49 prisoners have lost their lives in Turkey since the beginning of 2020. It has also been claimed that 15 prisoners committed suicide. Allegations included the battery of Kadir Kurt in prison, while traces of battery were identified on Serkan Tumay’s body and the investigation into the matter is pending. The relatives of both prisoners have lodged applications before İHD. The Ministry of Justice stated that four prisoners, whose identities were not disclosed, died of COVID-19. One prisoner was found dead in his bed. One prisoner was released on the day he died at a hospital where he was referred to because of his critical condition. Five prisoners with terminal cancer died soon after they were released. 16 prisoners lost their lives due to critical conditions while three of them died in quarantine wards in prisons where they were being held after their return from hospitals. It was learnt that two prisoners also died of COVID-19.
A great majority of sick prisoners cannot go to hospitals because they do not want to be held in quarantine wards. Along with the fact that they cannot survive on their own, it has been reported that in some prisons such quarantine wards were repurposed from cell-sized rooms by prison administrations, they were not hygienic, and too cramped to breathe with low ceilings. It is clear that such quarantine wards, where sick prisoners are held for 14 days after their return from hospitals, pose a great risk.
The high prevalence of suicide cases, particularly among ordinary prisoners, reveal the intensity of rights violations they are subjected to and the fact that conditions in prisons infringe upon the inherent dignity of the human person. Authorities need to take preventive measures in such suicide cases, improve the conditions that drive people to suicide, initiate investigations into those involved in acts of violence, and to eliminate the reasons thereof. Driving a person to suicide is a criminal offense that is proscribed under Article 84 § 1 of the Turkish Penal Code (TPC). Moreover, third parties cannot commit an act that would damage the interest of a person by violating their bodily integrity; this is a criminal offense under Articles 81, 82, 84, and 87 of the TPC.
All these mortality cases were in fact preventable.

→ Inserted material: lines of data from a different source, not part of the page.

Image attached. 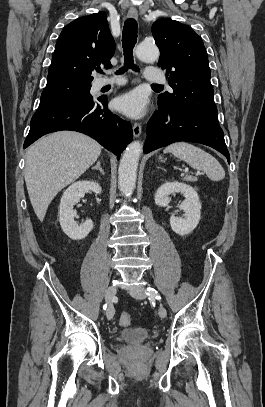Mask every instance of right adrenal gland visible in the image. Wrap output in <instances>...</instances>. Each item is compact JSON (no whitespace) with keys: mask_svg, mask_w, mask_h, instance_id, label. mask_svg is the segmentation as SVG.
Returning a JSON list of instances; mask_svg holds the SVG:
<instances>
[{"mask_svg":"<svg viewBox=\"0 0 265 407\" xmlns=\"http://www.w3.org/2000/svg\"><path fill=\"white\" fill-rule=\"evenodd\" d=\"M92 169L93 170H99L104 175V171H103V169L101 167V162L100 161H98L96 166L92 167Z\"/></svg>","mask_w":265,"mask_h":407,"instance_id":"1","label":"right adrenal gland"}]
</instances>
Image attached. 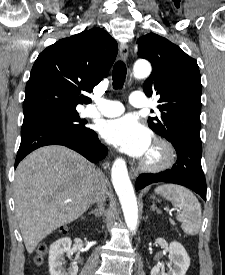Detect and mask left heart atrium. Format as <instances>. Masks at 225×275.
Wrapping results in <instances>:
<instances>
[{
	"label": "left heart atrium",
	"mask_w": 225,
	"mask_h": 275,
	"mask_svg": "<svg viewBox=\"0 0 225 275\" xmlns=\"http://www.w3.org/2000/svg\"><path fill=\"white\" fill-rule=\"evenodd\" d=\"M101 134L107 142L134 157L145 156L151 148L149 130L133 115L106 121Z\"/></svg>",
	"instance_id": "39dd6f15"
}]
</instances>
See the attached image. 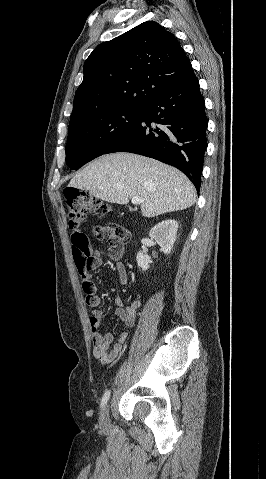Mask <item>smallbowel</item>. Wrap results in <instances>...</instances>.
Wrapping results in <instances>:
<instances>
[{"instance_id":"c3829d8e","label":"small bowel","mask_w":266,"mask_h":479,"mask_svg":"<svg viewBox=\"0 0 266 479\" xmlns=\"http://www.w3.org/2000/svg\"><path fill=\"white\" fill-rule=\"evenodd\" d=\"M114 244H110V250ZM119 245V244H116ZM110 254V253H109ZM121 256L110 258L113 260H118ZM104 262V258L101 253H95L91 258V266L93 268L100 267ZM115 270L117 273L118 280L121 284H126L128 281V275L124 264L121 262H115ZM117 308L115 310V315L124 322L127 327H133L136 323L137 312L141 306V301L139 299H134L127 306L123 305L122 299L117 296L115 298ZM100 300L98 298L95 308L92 311L91 317L89 318V325L92 333V342H93V356L102 364H109L115 360L120 352L123 350L126 345L129 334L127 332H122L117 341L111 346L113 335L110 332L101 333L100 327L101 322L104 317V310L99 306Z\"/></svg>"}]
</instances>
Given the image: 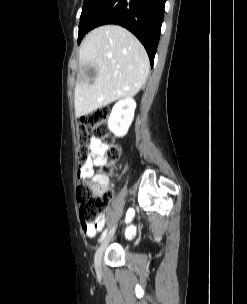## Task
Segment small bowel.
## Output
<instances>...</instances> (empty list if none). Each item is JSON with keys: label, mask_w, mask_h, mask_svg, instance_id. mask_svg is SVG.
Segmentation results:
<instances>
[{"label": "small bowel", "mask_w": 247, "mask_h": 304, "mask_svg": "<svg viewBox=\"0 0 247 304\" xmlns=\"http://www.w3.org/2000/svg\"><path fill=\"white\" fill-rule=\"evenodd\" d=\"M108 147L98 138H92L90 141V155L89 158L83 163L78 171L79 179H89L94 177L96 179L98 177L94 176V168L102 167L107 163V153ZM107 182V178H105ZM105 224V218L101 216L98 220L91 225L82 224V229L84 233L93 238L97 232L101 231ZM133 233L132 229H128L126 232L127 236H130Z\"/></svg>", "instance_id": "c3829d8e"}]
</instances>
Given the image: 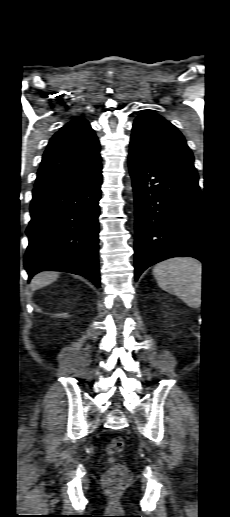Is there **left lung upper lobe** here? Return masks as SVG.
Returning <instances> with one entry per match:
<instances>
[{"label":"left lung upper lobe","instance_id":"obj_1","mask_svg":"<svg viewBox=\"0 0 230 517\" xmlns=\"http://www.w3.org/2000/svg\"><path fill=\"white\" fill-rule=\"evenodd\" d=\"M130 150L153 160L194 169V157L183 135L169 121L152 112L134 121Z\"/></svg>","mask_w":230,"mask_h":517}]
</instances>
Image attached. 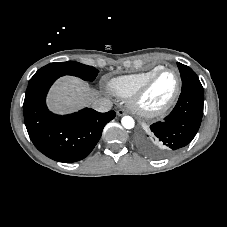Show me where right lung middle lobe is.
Returning <instances> with one entry per match:
<instances>
[{"mask_svg": "<svg viewBox=\"0 0 227 227\" xmlns=\"http://www.w3.org/2000/svg\"><path fill=\"white\" fill-rule=\"evenodd\" d=\"M98 74V70L92 66L84 65L74 61L50 63L39 69L32 78L44 75H73L85 81H93ZM31 78V79H32Z\"/></svg>", "mask_w": 227, "mask_h": 227, "instance_id": "1", "label": "right lung middle lobe"}]
</instances>
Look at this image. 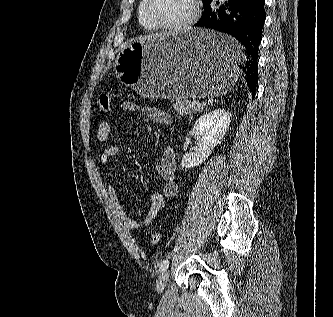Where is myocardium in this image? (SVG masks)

Authorities should take necessary measures to prevent such cases in prisons, which are on the rise and became prevalent, grant the right to access to healthcare, and thoroughly provide all conditions in line with the inherent dignity of the human person to protect bodily and psychological integrity of persons. The Human Rights Association urges authorities to protect the right to life without exceptions that is guaranteed under both domestic law and international conventions and covenants, and to take all necessary measures to this end. Moreover, prisons should be made available for the monitoring of civil society organizations. İHD also calls on the Human Rights and Equality Institution of Turkey, the Ombudsman, and the Human Rights Inquiry Committee of the Grand National Assembly of Turkey to operate their monitoring mechanisms more effectively, and on political parties to take on more initiative about this matter.